Floppies are just plain unreliable devices. Any external magnetic field can effect them, a spec of dust can also cause the disk surface to become scratched and the data in the scratched area to become unreadable.

 
Originally posted by: TheCorm
Is your notebook running XP too? Was the disk formatted in XP? Have you saved files from a non-XP OS at any point?

I have seen probs where XP doesn't recognised disks formatted/saved in non-XP OS's before.

Jamie

That shouldn't matter. Floppies in Microsoft operating systems always use the same 12-bit FAT file system. A floppy formatted in Windows XP should read just fine in DOS v5.0.


Originally posted by: stevewm
Floppies are just plain unreliable devices. Any external magnetic field can effect them, a spec of dust can also cause the disk surface to become scratched and the data in the scratched area to become unreadable.

Agreed. If my USB keychain device was bootable, I'd use it for BIOS upgrades easily. Of course, I'd probably have to create a RAMdisk to store the BIOS image on, assuming that's even safe - I've read that using a keychain drive to flash the BIOS can be risky. The USB port may be disabled briefly during the flashing process as various parts of the BIOS are overwritten. This can be very bad if the image is on a drive connected to that port.
I don't know how the system memory would be affected during a BIOS flash, so I can't be sure if a RAMdisk would be a good idea either.
Oh yeah, I brought up BIOS upgrades simply because that's about all I use my floppy drive for anymore. That, and maybe some system utilities that'll only run outside of Windows, like Memtest86.
 
Well, I get this from time to time at work when copying files onto floppy from an NT machine to be read on a 95 machine.

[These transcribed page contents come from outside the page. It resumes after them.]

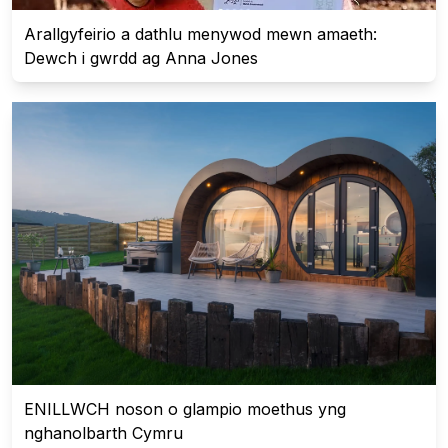
Arallgyfeirio a dathlu menywod mewn amaeth:
Dewch i gwrdd ag Anna Jones
ENILLWCH noson o glampio moethus yng
nghanolbarth Cymru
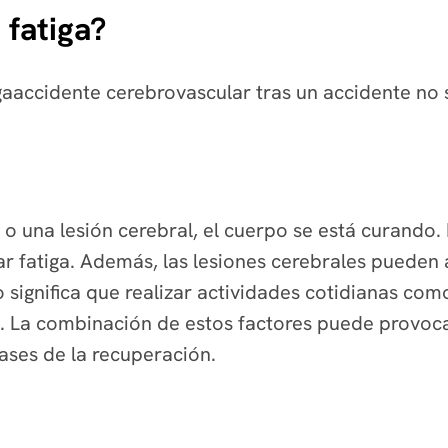
 fatiga?
gaaccidente cerebrovascular tras un accidente no 
 o una lesión cerebral, el cuerpo se está curando
 fatiga. Además, las lesiones cerebrales pueden af
 significa que realizar actividades cotidianas com
. La combinación de estos factores puede provoca
ases de la recuperación.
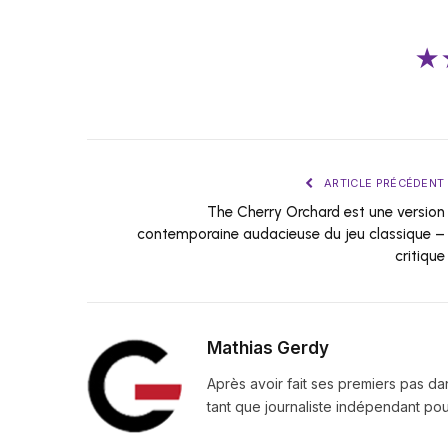
★
ARTICLE PRÉCÉDENT
The Cherry Orchard est une version
contemporaine audacieuse du jeu classique –
critique
Mathias Gerdy
Après avoir fait ses premiers pas da
tant que journaliste indépendant pour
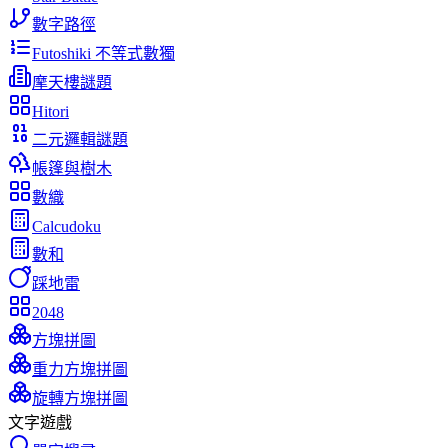
數字路徑
Futoshiki 不等式數獨
摩天樓謎題
Hitori
二元邏輯謎題
帳篷與樹木
數織
Calcudoku
數和
踩地雷
2048
方塊拼圖
重力方塊拼圖
旋轉方塊拼圖
文字遊戲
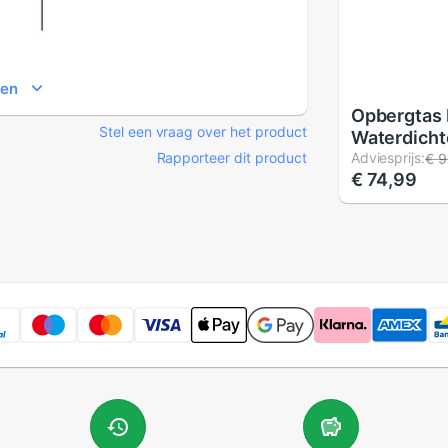
ien
Opbergtas 
Stel een vraag over het product
Waterdicht
Rapporteer dit product
Shockproof
Adviesprijs:
€ 9
€ 74,99
Hard Case 
Easypress 
Inches)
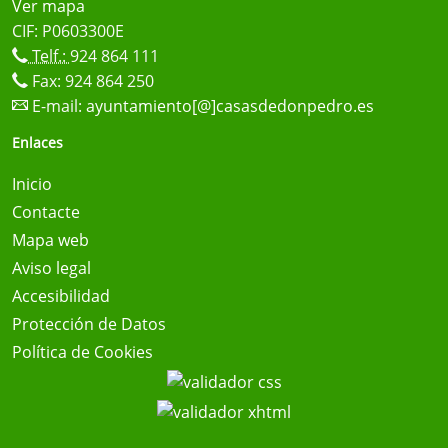
Ver mapa
CIF: P0603300E
Telf.:
924 864 111
Fax: 924 864 250
E-mail:
ayuntamiento[@]casasdedonpedro.es
Enlaces
Inicio
Contacte
Mapa web
Aviso legal
Accesibilidad
Protección de Datos
Política de Cookies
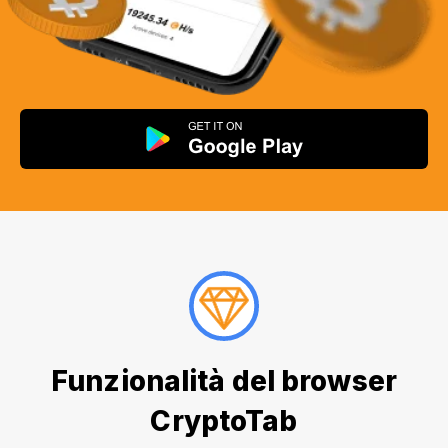
Funzionalità del browser
CryptoTab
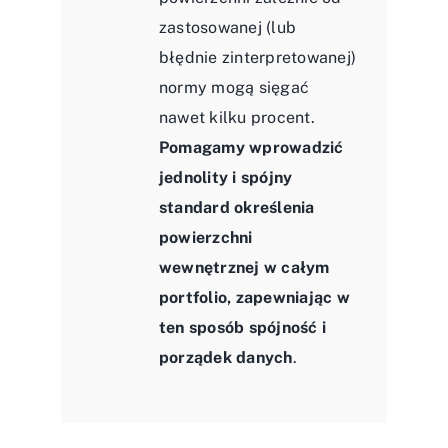
zastosowanej (lub
błędnie zinterpretowanej)
normy mogą sięgać
nawet kilku procent.
Pomagamy wprowadzić
jednolity i spójny
standard określenia
powierzchni
wewnętrznej w całym
portfolio, zapewniając w
ten sposób spójność i
porządek danych
.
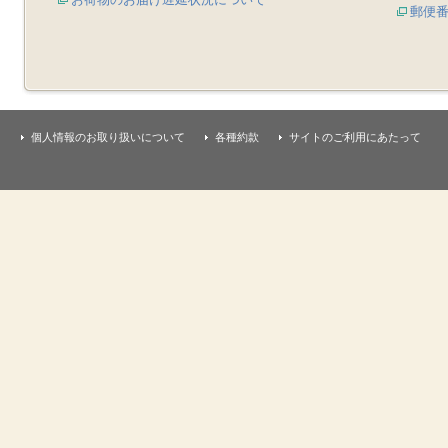
郵便
個人情報のお取り扱いについて
各種約款
サイトのご利用にあたって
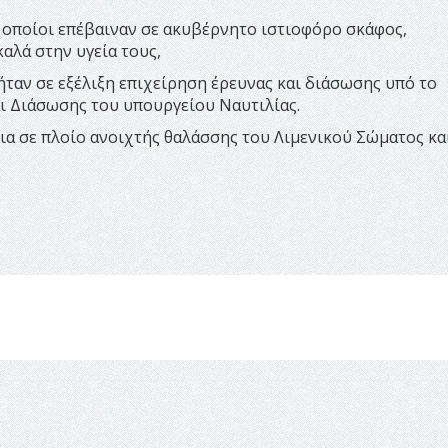
 οποίοι επέβαιναν σε ακυβέρνητο ιστιοφόρο σκάφος,
καλά στην υγεία τους,
ήταν σε εξέλιξη επιχείρηση έρευνας και διάσωσης υπό το
ι Διάσωσης του υπουργείου Ναυτιλίας.
ια σε πλοίο ανοιχτής θαλάσσης του Λιμενικού Σώματος κα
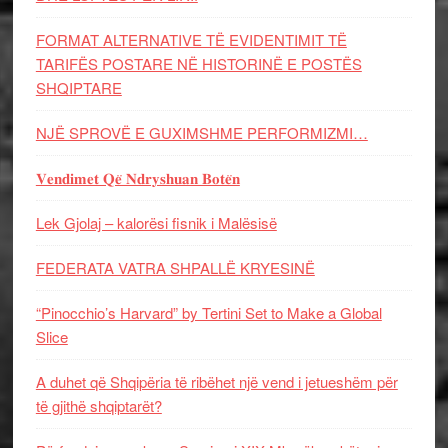
FORMAT ALTERNATIVE TË EVIDENTIMIT TË
TARIFËS POSTARE NË HISTORINË E POSTËS
SHQIPTARE
NJË SPROVË E GUXIMSHME PERFORMIZMI…
𝐕𝐞𝐧𝐝𝐢𝐦𝐞𝐭 𝐐𝐞̈ 𝐍𝐝𝐫𝐲𝐬𝐡𝐮𝐚𝐧 𝐁𝐨𝐭𝐞̈𝐧
Lek Gjolaj – kalorësi fisnik i Malësisë
FEDERATA VATRA SHPALLË KRYESINË
“Pinocchio’s Harvard” by Tertini Set to Make a Global
Slice
A duhet që Shqipëria të ribëhet një vend i jetueshëm për
të gjithë shqiptarët?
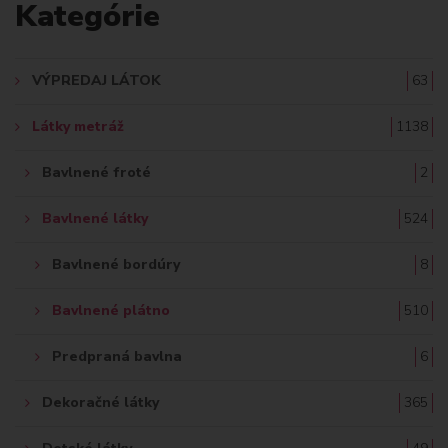
Kategórie
D
A
VÝPREDAJ LÁTOK
63
Ť
Látky metráž
1138
:
Bavlnené froté
2
Bavlnené látky
524
Bavlnené bordúry
8
Bavlnené plátno
510
Predpraná bavlna
6
Dekoračné látky
365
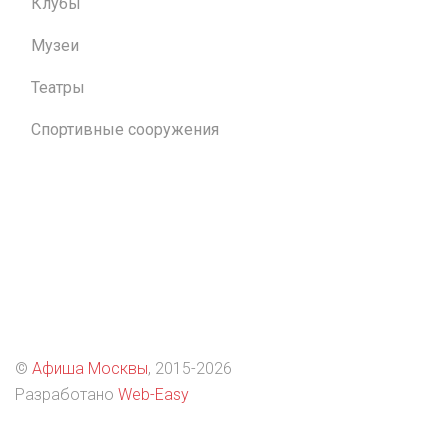
Клубы
Музеи
Театры
Спортивные сооружения
©
Афиша Москвы
, 2015
-2026
Разработано
Web-Easy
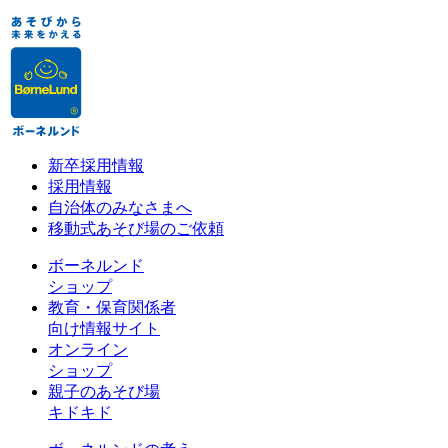
新卒採用情報
採用情報
自治体のみなさまへ
移動式あそび場のご依頼
ボーネルンド
ショップ
教育・保育関係者
向け情報サイト
オンライン
ショップ
親子のあそび場
キドキド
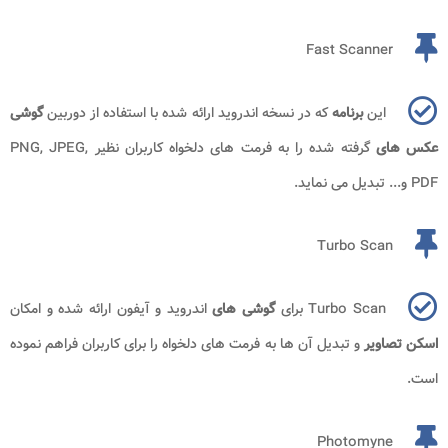
Fast Scanner
این
برنامه
که در نسخه اندروید ارائه شده با استفاده از دوربین
گوشی
عکس های
گرفته شده را به فرمت های دلخواه کاربران نظیر PNG, JPEG,
PDF و... تبدیل می نماید.
Turbo Scan
Turbo Scan برای
گوشی های
اندروید و آیفون ارائه شده و امکان
اسکن تصاویر
و تبدیل آن ها به فرمت های دلخواه را برای کاربران فراهم نموده
است.
Photomyne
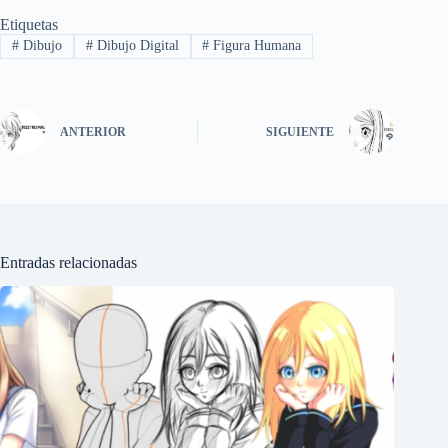
Etiquetas
#
Dibujo
#
Dibujo Digital
#
Figura Humana
ANTERIOR
SIGUIENTE
Entradas relacionadas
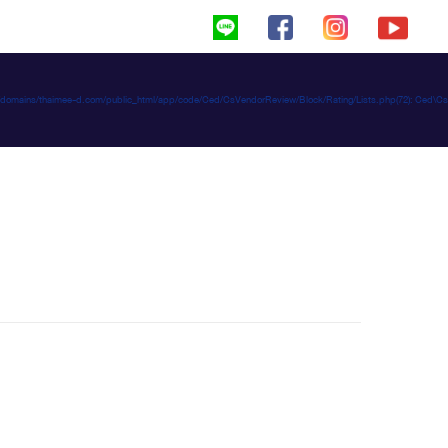
haimeed/domains/thaimee-d.com/public_html/app/code/Ced/CsVendorReview/Block/Rating/Lists.php(72): C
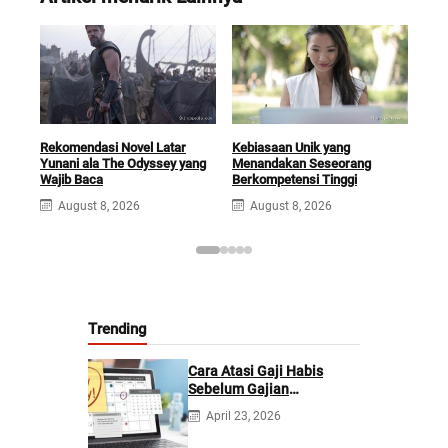
Rekomendasi Novel Latar
Kebiasaan Unik yang
Men
Yunani ala The Odyssey yang
Menandakan Seseorang
Men
Wajib Baca
Berkompetensi Tinggi
Anal
August 8, 2026
August 8, 2026
A
Trending
Cara Atasi Gaji Habis
Sebelum Gajian
Berikutnya
April 23, 2026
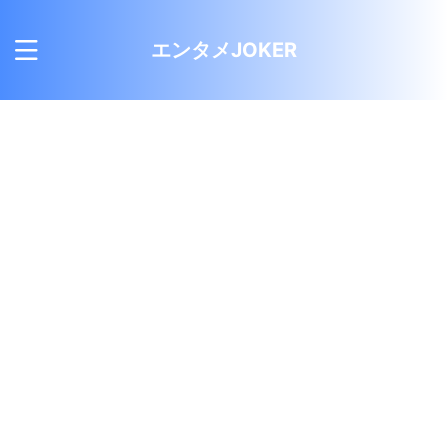
エンタメJOKER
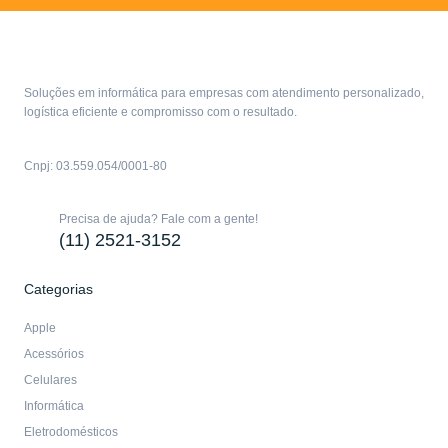
Soluções em informática para empresas com atendimento personalizado,
logística eficiente e compromisso com o resultado.
Cnpj: 03.559.054/0001-80
Precisa de ajuda? Fale com a gente!
(11) 2521-3152
Categorias
Apple
Acessórios
Celulares
Informática
Eletrodomésticos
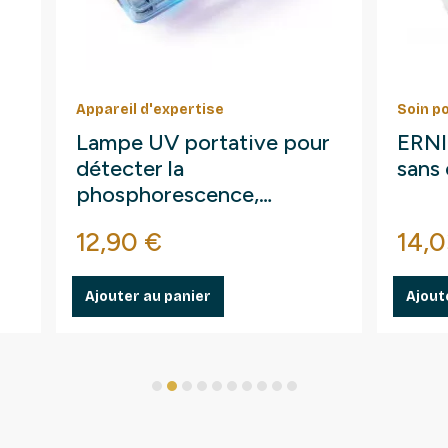
Appareil d'expertise
Soin p
Lampe UV portative pour
ERNI 
détecter la
sans 
phosphorescence,
fluorescences.
Prix
Prix
12,90 €
14,0
Ajouter au panier
Ajout
1
2
3
4
5
6
7
8
9
10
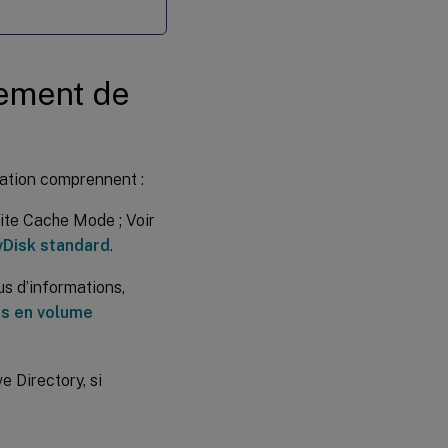
iement de
ration comprennent :
ite Cache Mode ; Voir
 vDisk standard
.
us d’informations,
es en volume
 Directory, si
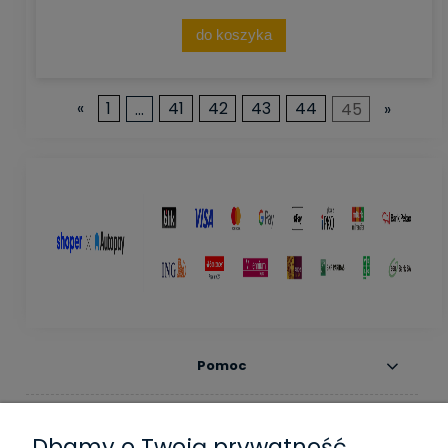
do koszyka
«
1
...
41
42
43
44
45
»
Pomoc
Moje konto
Dbamy o Twoją prywatność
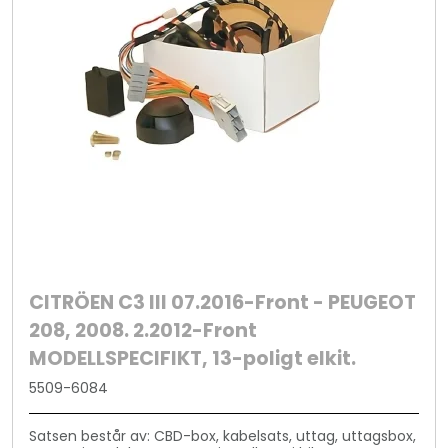
CITRÖEN C3 III 07.2016-Front - PEUGEOT
208, 2008. 2.2012-Front
MODELLSPECIFIKT, 13-poligt elkit.
5509-6084
Satsen består av: CBD-box, kabelsats, uttag, uttagsbox,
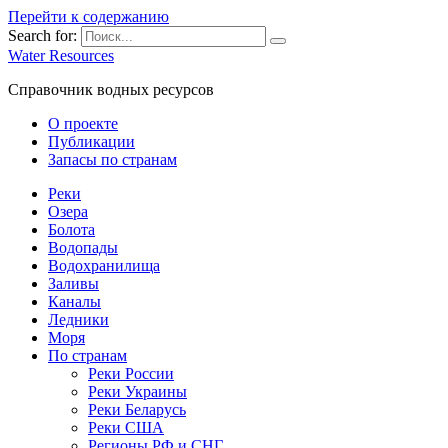
Перейти к содержанию
Search for:
Water Resources
Справочник водных ресурсов
О проекте
Публикации
Запасы по странам
Реки
Озера
Болота
Водопады
Водохранилища
Заливы
Каналы
Ледники
Моря
По странам
Реки России
Реки Украины
Реки Беларусь
Реки США
Регионы РФ и СНГ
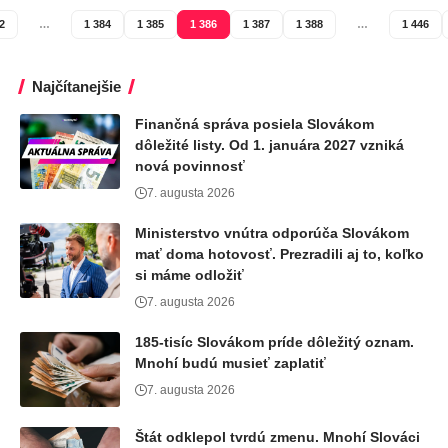
2
…
1 384
1 385
1 386
1 387
1 388
…
1 446
Najčítanejšie
Finančná správa posiela Slovákom
dôležité listy. Od 1. januára 2027 vzniká
nová povinnosť
7. augusta 2026
Ministerstvo vnútra odporúča Slovákom
mať doma hotovosť. Prezradili aj to, koľko
si máme odložiť
7. augusta 2026
185-tisíc Slovákom príde dôležitý oznam.
Mnohí budú musieť zaplatiť
7. augusta 2026
Štát odklepol tvrdú zmenu. Mnohí Slováci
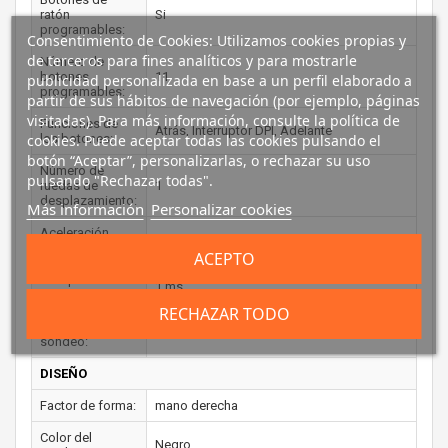
ratón
Si
programables:
Consentimiento de Cookies: Utilizamos cookies propias y
de terceros para fines analíticos y para mostrarle
Número de
botones
11
publicidad personalizada en base a un perfil elaborado a
programables:
partir de sus hábitos de navegación (por ejemplo, páginas
visitadas). Para más información, consulte la política de
Funciones de
Atrás, Interruptor DPI, Adelante
los botones:
cookies. Puede aceptar todas las cookies pulsando el
botón “Aceptar”, personalizarlas, o rechazar su uso
Número de
pulsando "Rechazar todas".
ruedas de
1
desplazamiento:
Más información
Personalizar cookies
Aceleración
40 G
(máx.):
ACEPTO
Tiempo de
1 ms
respuesta:
RECHAZAR TODO
Frecuencia de
1000 Hz
sondeo:
DISEÑO
Factor de forma:
mano derecha
Color del
Negro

But the computers are covered in cast iron dust and the cooling slots are caked with it. On humid days they do all kinds of weird things. I can just imagine all that nice, moist cast iron dust laying on the motherboards. When they finally won't boot anymore they just get a new one!

I beg them to take off the covers and blow them out. But I guess they've got money to burn. General Motors.